Alguien ha escrito que el amor hace al gente creer en la inmortalidad, pues no
parece haber espacio suficiente en la tierra para tanta ternura, y es inconcebible
que a la mas imperiosa de nuestras emociones no podamos concederle sino los
momentos libres de algunos años. De hecho, parece extraño, pero si pensamos
en las analogías difícilmente podemos considerarlas como imposibles.

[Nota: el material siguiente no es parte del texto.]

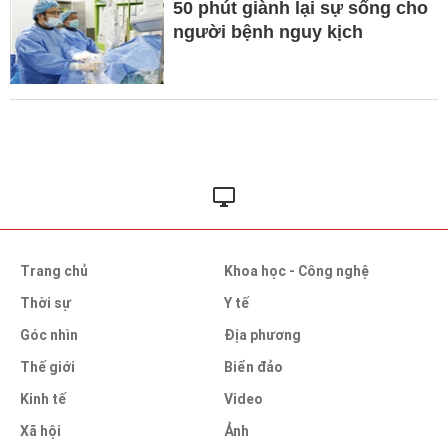
50 phút giành lại sự sống cho
người bệnh nguy kịch
Trang chủ
Khoa học - Công nghệ
Thời sự
Y tế
Góc nhìn
Địa phương
Thế giới
Biển đảo
Kinh tế
Video
Xã hội
Ảnh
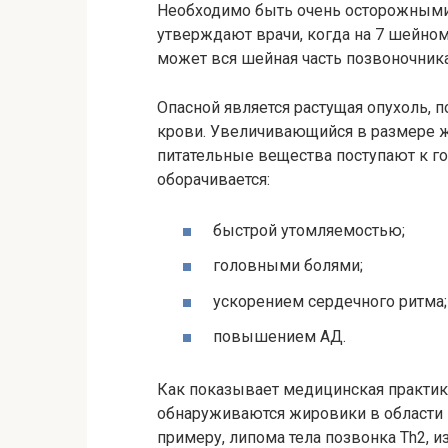
Необходимо быть очень осторожными,
утверждают врачи, когда на 7 шейно
может вся шейная часть позвоночника
Опасной является растущая опухоль, п
крови. Увеличивающийся в размере ж
питательные вещества поступают к г
оборачивается:
быстрой утомляемостью;
головными болями;
ускорением сердечного ритма;
повышением АД.
Как показывает медицинская практика
обнаруживаются жировики в области п
примеру, липома тела позвонка Th2, 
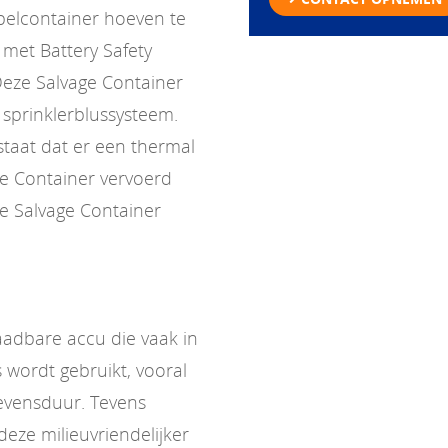
pelcontainer hoeven te
met Battery Safety
Deze Salvage Container
n sprinklerblussysteem.
estaat dat er een thermal
ge Container vervoerd
e Salvage Container
laadbare accu die vaak in
 wordt gebruikt, vooral
evensduur. Tevens
eze milieuvriendelijker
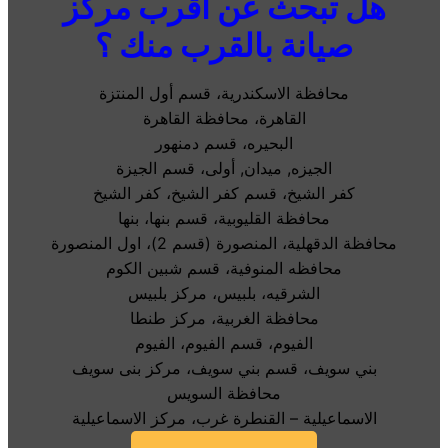
هل تبحث عن اقرب مركز
صيانة بالقرب منك ؟
محافظة الاسكندرية، قسم أول المنتزة
القاهرة، محافظة القاهرة
البحيره، قسم دمنهور
الجيزه, ميدان, أولى، قسم الجيزة
كفر الشيخ، قسم كفر الشيخ، كفر الشيخ
محافظة القليوبية، قسم بنها، بنها
محافظة الدقهلية، المنصورة (قسم 2)، اول المنصورة
محافظه المنوفية، قسم شبين الكوم
الشرقيه، بلبيس، مركز بلبيس
محافظة الغربية، مركز طنطا
الفيوم، قسم الفيوم، الفيوم
بني سويف، قسم بني سويف، مركز بنى سويف
محافظة السويس
الاسماعيلية – القنطرة غرب، مركز الاسماعيلية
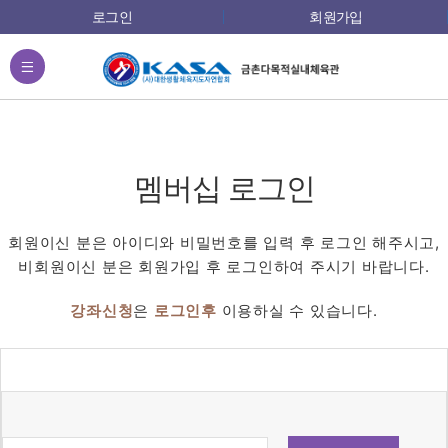
로그인
회원가입
전체메뉴
멤버십 로그인
회원이신 분은 아이디와 비밀번호를 입력 후 로그인 해주시고,
비회원이신 분은 회원가입 후 로그인하여 주시기 바랍니다.
강좌신청
은
로그인후
이용하실 수 있습니다.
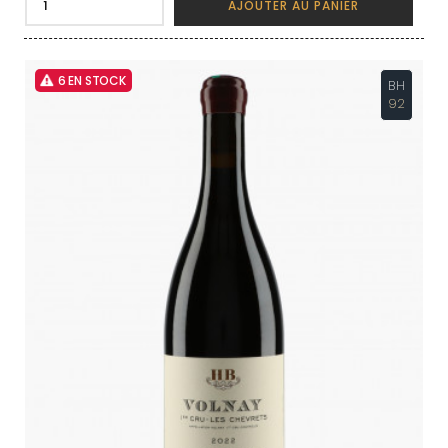
AJOUTER AU PANIER
6 EN STOCK
BH
92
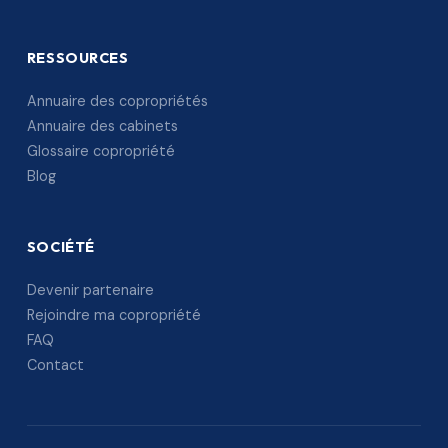
RESSOURCES
Annuaire des copropriétés
Annuaire des cabinets
Glossaire copropriété
Blog
SOCIÉTÉ
Devenir partenaire
Rejoindre ma copropriété
FAQ
Contact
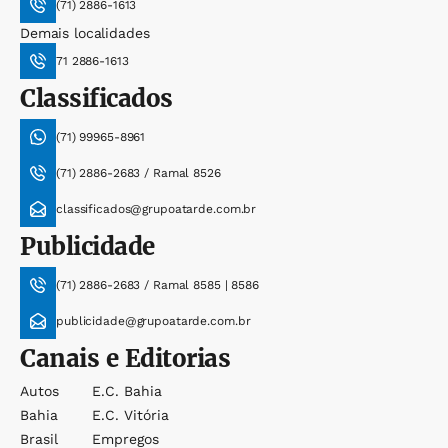
(71) 2886-1613
Demais localidades
71 2886-1613
Classificados
(71) 99965-8961
(71) 2886-2683 / Ramal 8526
classificados@grupoatarde.com.br
Publicidade
(71) 2886-2683 / Ramal 8585 | 8586
publicidade@grupoatarde.com.br
Canais e Editorias
Autos
E.c. Bahia
Bahia
E.c. Vitória
Brasil
Empregos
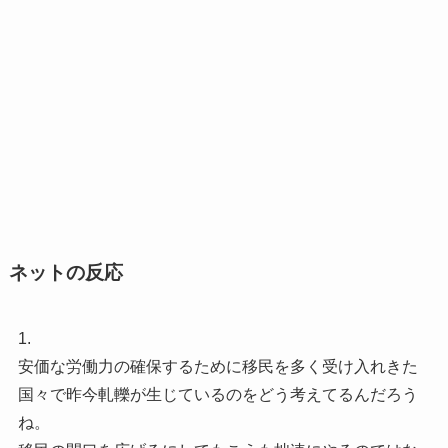
ネットの反応
1.
安価な労働力の確保するために移民を多く受け入れきた
国々で昨今軋轢が生じているのをどう考えてるんだろう
ね。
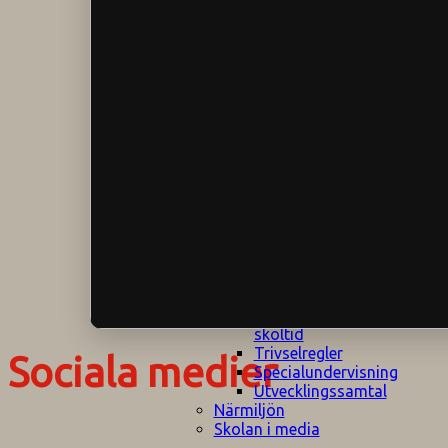
Klagomålspolicy
E
Klassföräldramöte
S
Klassutflykter
I
Konsekvenstrappa
Kyrkobesök
Lektionsanalys
Läromedelspolicy
Läxor på
Gripsholmsskolan
Nationella prov,
rutiner
NPF-certifirering 1
NPF certifiering 2
Ordningsregler åk
7-9
Policy om prövning
Skada under
skoltid
Trivselregler
Sociala medier
Specialundervisning
Utvecklingssamtal
Närmiljön
Skolan i media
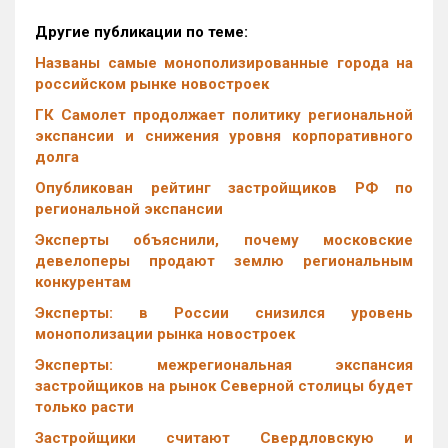
Другие публикации по теме:
Названы самые монополизированные города на
российском рынке новостроек
ГК Самолет продолжает политику региональной
экспансии и снижения уровня корпоративного
долга
Опубликован рейтинг застройщиков РФ по
региональной экспансии
Эксперты объяснили, почему московские
девелоперы продают землю региональным
конкурентам
Эксперты: в России снизился уровень
монополизации рынка новостроек
Эксперты: межрегиональная экспансия
застройщиков на рынок Северной столицы будет
только расти
Застройщики считают Свердловскую и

“El arquerito ciego” que nos sonríe desde el fondo de la terraza en antiguos
jardines holandeses, lanza sus saetas entre una generación cambiante. A pesar
de lanzar disparos muy veloces, el gamo se disuelve y desaparece en la
eternidad, este huye antes de que la flecha lo toque, el otro apenas tiene tiempo
para hacer un gesto y lanzar un grito apasionado. Todo es cuestión de un
momento. Cuando la generación desaparece, cuando el drama ha terminado,
cuando el panorama de treinta años ha sido retirado en harapos del escenario del
mundo, podemos preguntarnos que ha sido de aquellos grandes, formidables e
inmortales amores, de los amantes que despreciaban la condición mortal con
ingenua credulidad, y no pueden mostrarnos más que unos versos añejos, unos
pocos actos dignos de recuerdos y algunos niños que han guardado alguna feliz
estampa de la inclinación de sus padres.